### Assignment
Scan the material below for every line with the string "области", and copy those lines.

### Supplied information
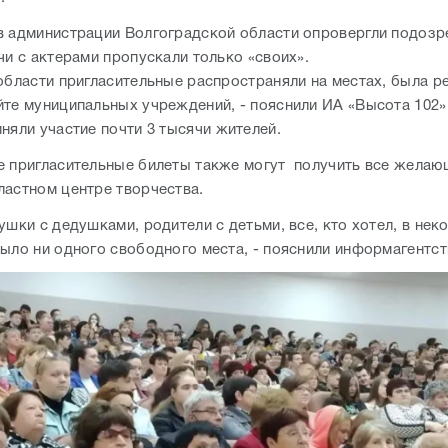
в администрации Волгоградской области опровергли подозре
чи с актерами пропускали только «своих».
 области пригласительные распространяли на местах, была р
йте муниципальных учреждений, - пояснили ИА «Высота 102»
няли участие почти 3 тысячи жителей.
е пригласительные билеты также могут получить все желаю
ластном центре творчества.
ушки с дедушками, родители с детьми, все, кто хотел, в нек
было ни одного свободного места, - пояснили информагентст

### Expected answer
в администрации Волгоградской области опровергли подозре
 области пригласительные распространяли на местах, была р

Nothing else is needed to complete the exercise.